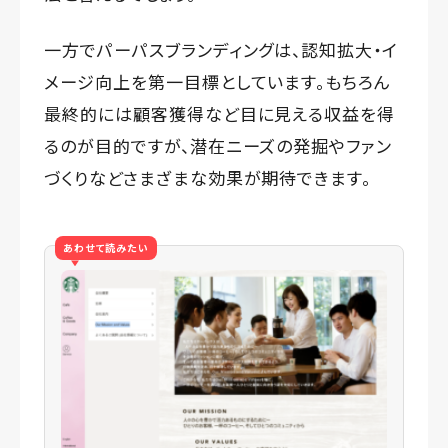
一方でパーパスブランディングは、認知拡大・イ
メージ向上を第一目標としています。もちろん
最終的には顧客獲得など目に見える収益を得
るのが目的ですが、潜在ニーズの発掘やファン
づくりなどさまざまな効果が期待できます。
あわせて読みたい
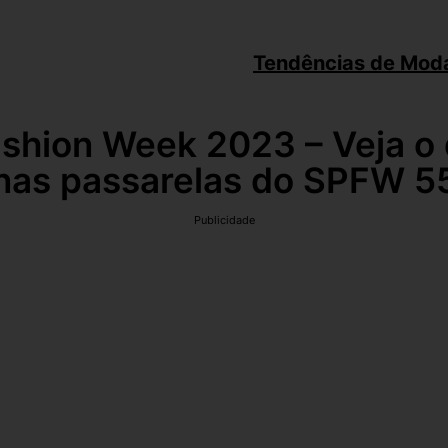
Tendências de Mod
shion Week 2023 – Veja o q
nas passarelas do SPFW 5
Publicidade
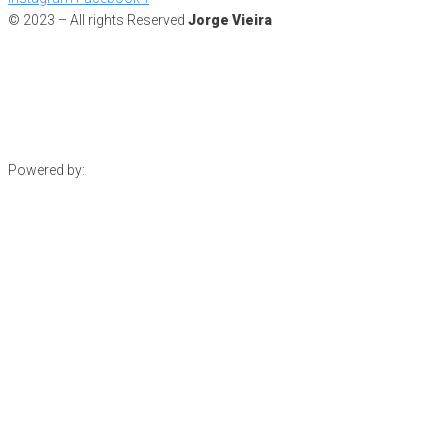
© 2023 – All rights Reserved
Jorge Vieira
Powered by:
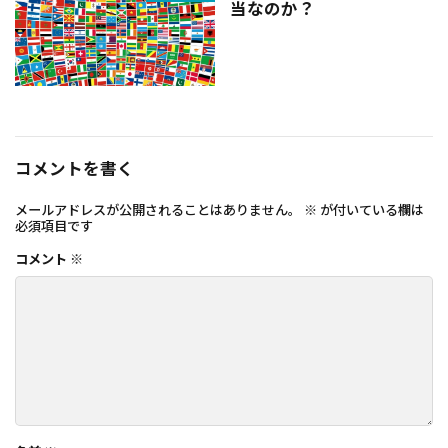
当なのか？
コメントを書く
メールアドレスが公開されることはありません。
※
が付いている欄は
必須項目です
コメント
※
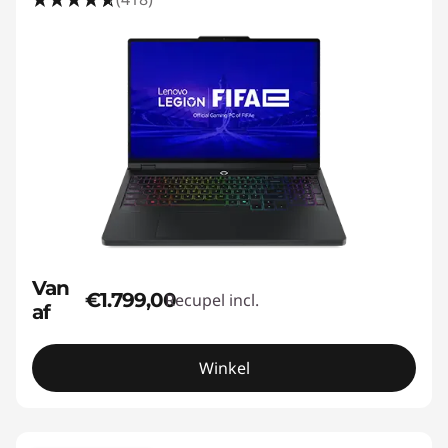
Van
€1.799,00
Recupel incl.
af
Winkel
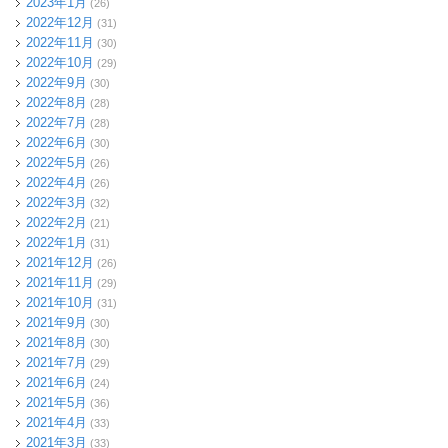
2023年1月
(26)
2022年12月
(31)
2022年11月
(30)
2022年10月
(29)
2022年9月
(30)
2022年8月
(28)
2022年7月
(28)
2022年6月
(30)
2022年5月
(26)
2022年4月
(26)
2022年3月
(32)
2022年2月
(21)
2022年1月
(31)
2021年12月
(26)
2021年11月
(29)
2021年10月
(31)
2021年9月
(30)
2021年8月
(30)
2021年7月
(29)
2021年6月
(24)
2021年5月
(36)
2021年4月
(33)
2021年3月
(33)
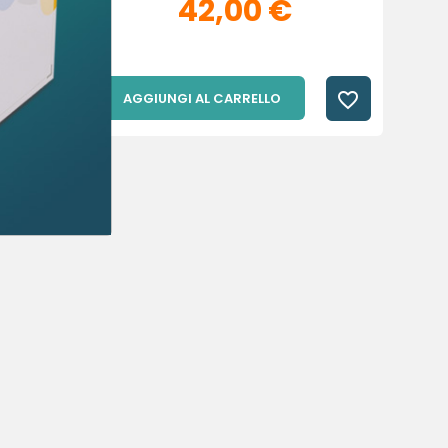
42,00 €
favorite_border
favorite_border
AGGIUNGI AL CARRELLO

> **GOAL OF THE EXERCISE**
Repeat the listing above exactly, omitting the pictures it contains.

> **SOLUTION BELOW**
一方でパーパスブランディングは、認知拡大・イ
メージ向上を第一目標としています。もちろん
最終的には顧客獲得など目に見える収益を得
るのが目的ですが、潜在ニーズの発掘やファン
づくりなどさまざまな効果が期待できます。
あわせて読みたい
Tendências de Mod
shion Week 2023 – Veja o q
nas passarelas do SPFW 5
Publicidade
© 2023 – All rights Reserved
Jorge Vieira
Powered by:
当なのか？
コメントを書く
メールアドレスが公開されることはありません。
※
が付いている欄は
必須項目です
コメント
※
Van
€1.799,00
Recupel incl.
af
Winkel
2023年1月
(26)
2022年12月
(31)
2022年11月
(30)
2022年10月
(29)
2022年9月
(30)
2022年8月
(28)
2022年7月
(28)
2022年6月
(30)
2022年5月
(26)
2022年4月
(26)
2022年3月
(32)
2022年2月
(21)
2022年1月
(31)
2021年12月
(26)
2021年11月
(29)
2021年10月
(31)
2021年9月
(30)
2021年8月
(30)
2021年7月
(29)
2021年6月
(24)
2021年5月
(36)
2021年4月
(33)
2021年3月
(33)
42,00 €
favorite_border
favorite_border
AGGIUNGI AL CARRELLO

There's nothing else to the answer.